These three flaws are remote code executions vulnerabilities in the Remote Desktop Client, .NET and Visual Studio, and a flaw in the Windows Fax and Scan service that can lead to escalation of privilege.
Commenting on the release, Claire Tills, senior research engineer at security shop Tenable, said: "This month's Patch Tuesday release includes fixes for 71 CVEs – three that are rated critical and three zero-days that were publicly disclosed but have not been exploited in the wild.
"Microsoft addressed CVE-2022-23277, a remote code execution vulnerability in Microsoft Exchange. Microsoft notes that an attacker must be authenticated to exploit this vulnerability.
Tills [right] added that Microsoft had also patched two remote code execution vulnerabilities in the Remote Desktop Client, both rated Exploitation More Likely.

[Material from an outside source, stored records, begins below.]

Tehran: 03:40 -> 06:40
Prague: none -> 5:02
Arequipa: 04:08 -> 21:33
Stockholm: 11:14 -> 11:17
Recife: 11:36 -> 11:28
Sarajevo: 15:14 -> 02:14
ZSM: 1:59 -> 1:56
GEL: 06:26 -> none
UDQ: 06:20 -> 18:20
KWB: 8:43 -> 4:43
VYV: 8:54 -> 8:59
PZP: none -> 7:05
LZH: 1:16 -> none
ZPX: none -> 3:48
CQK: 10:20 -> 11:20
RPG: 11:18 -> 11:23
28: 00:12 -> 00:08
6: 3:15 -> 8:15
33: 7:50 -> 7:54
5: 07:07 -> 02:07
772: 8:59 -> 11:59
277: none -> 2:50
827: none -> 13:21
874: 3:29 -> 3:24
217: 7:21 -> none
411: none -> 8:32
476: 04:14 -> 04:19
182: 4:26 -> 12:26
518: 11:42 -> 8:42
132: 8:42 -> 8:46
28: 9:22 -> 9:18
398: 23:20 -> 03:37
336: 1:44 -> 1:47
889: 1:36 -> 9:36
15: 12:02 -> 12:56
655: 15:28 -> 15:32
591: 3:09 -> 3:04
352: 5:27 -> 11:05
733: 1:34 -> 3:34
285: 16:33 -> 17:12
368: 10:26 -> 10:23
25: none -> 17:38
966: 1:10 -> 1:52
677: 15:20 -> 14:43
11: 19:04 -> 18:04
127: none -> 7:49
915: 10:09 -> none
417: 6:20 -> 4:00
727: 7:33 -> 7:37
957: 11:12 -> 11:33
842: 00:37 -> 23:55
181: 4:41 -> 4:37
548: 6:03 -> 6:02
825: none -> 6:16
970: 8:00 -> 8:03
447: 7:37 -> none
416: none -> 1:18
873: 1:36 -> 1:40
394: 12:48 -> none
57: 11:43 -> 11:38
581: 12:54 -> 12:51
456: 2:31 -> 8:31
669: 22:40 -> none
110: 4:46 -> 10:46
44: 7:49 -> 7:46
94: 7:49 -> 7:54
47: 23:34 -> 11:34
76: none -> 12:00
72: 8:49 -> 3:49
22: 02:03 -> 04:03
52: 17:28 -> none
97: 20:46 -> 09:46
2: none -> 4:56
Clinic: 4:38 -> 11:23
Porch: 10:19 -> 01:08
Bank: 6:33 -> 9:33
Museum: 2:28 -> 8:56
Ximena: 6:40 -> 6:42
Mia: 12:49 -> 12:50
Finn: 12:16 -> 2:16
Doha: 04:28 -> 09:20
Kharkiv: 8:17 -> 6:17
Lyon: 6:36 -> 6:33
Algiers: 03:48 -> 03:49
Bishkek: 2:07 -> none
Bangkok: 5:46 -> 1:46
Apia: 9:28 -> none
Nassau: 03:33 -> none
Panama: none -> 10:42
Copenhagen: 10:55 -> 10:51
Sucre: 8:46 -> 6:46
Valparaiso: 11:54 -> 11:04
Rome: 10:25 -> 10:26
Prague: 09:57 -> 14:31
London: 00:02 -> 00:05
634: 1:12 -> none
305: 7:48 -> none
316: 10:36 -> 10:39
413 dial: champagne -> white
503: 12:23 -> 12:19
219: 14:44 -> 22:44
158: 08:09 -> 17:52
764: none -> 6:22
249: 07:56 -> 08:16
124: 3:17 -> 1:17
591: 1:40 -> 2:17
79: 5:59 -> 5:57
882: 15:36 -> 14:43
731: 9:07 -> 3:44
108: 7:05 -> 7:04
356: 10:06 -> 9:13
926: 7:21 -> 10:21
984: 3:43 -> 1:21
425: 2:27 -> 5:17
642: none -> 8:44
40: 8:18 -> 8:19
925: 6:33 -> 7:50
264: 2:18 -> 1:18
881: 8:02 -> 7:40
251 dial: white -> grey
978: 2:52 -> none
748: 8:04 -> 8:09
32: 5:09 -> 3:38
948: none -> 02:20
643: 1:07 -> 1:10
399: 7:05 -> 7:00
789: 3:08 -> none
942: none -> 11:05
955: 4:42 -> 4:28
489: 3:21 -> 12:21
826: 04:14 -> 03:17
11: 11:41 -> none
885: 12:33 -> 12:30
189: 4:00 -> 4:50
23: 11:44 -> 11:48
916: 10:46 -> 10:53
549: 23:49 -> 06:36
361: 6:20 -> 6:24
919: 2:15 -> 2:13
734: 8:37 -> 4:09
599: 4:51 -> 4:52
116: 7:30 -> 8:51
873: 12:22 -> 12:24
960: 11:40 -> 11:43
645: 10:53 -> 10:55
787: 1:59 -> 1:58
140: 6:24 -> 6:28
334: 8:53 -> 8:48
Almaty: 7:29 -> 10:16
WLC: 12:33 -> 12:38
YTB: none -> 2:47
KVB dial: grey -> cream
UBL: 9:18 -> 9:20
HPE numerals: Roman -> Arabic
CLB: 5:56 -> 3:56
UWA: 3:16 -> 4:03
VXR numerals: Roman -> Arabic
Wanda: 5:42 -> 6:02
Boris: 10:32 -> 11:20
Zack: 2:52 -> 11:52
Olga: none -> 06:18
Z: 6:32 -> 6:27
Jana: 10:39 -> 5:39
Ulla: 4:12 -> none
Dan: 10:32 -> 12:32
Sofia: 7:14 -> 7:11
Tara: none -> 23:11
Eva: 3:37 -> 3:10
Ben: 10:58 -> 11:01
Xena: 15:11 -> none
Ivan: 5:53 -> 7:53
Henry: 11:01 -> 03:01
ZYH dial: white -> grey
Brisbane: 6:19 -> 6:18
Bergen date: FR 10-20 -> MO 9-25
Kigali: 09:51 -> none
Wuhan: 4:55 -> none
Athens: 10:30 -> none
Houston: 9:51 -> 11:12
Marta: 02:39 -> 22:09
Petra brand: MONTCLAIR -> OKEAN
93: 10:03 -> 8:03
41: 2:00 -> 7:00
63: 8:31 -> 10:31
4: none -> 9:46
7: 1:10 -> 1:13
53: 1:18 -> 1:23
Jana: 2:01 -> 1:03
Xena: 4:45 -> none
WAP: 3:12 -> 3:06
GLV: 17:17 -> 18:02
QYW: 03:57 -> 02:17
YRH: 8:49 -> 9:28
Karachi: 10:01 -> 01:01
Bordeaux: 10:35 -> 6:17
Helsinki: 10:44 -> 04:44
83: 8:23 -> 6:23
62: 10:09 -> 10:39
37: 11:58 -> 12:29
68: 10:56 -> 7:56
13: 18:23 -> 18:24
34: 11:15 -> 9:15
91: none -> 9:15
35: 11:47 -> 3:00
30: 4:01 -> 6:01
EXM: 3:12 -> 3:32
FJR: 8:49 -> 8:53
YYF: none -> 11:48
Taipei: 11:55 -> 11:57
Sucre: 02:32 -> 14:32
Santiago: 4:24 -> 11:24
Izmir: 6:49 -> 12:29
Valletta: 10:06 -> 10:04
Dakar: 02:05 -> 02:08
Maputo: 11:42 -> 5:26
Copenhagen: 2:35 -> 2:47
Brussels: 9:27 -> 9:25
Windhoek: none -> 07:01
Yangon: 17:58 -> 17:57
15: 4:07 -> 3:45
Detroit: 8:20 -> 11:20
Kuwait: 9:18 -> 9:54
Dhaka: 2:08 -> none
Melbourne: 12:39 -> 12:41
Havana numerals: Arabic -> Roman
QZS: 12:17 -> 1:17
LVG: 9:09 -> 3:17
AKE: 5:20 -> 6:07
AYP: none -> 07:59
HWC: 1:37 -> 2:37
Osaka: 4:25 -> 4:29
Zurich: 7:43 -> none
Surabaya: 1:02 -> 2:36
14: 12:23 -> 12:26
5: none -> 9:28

"Both of these flaws require a user to connect to an attacker-controlled server from a vulnerable Remote Desktop Client in order to exploit the vulnerabilities," she said.
"One of these flaws, CVE-2022-23285, is credited to researchers at Sangfor, who also discovered several Microsoft vulnerabilities in the past, notably in Print Spooler.
"The other, CVE-2022-21990, is one of the three zero-days addressed in this month's release."
As is usual on Patch Tuesday, Adobe also released its list of vulnerabilities along with patches.
Announced were vulnerabilities in Adobe Illustrator and After Effects, with the former open to remove code execution through a buffer overflow that was rated "critical".
Four critical flaws were listed for After Effects, all being stack-based buffer overflows.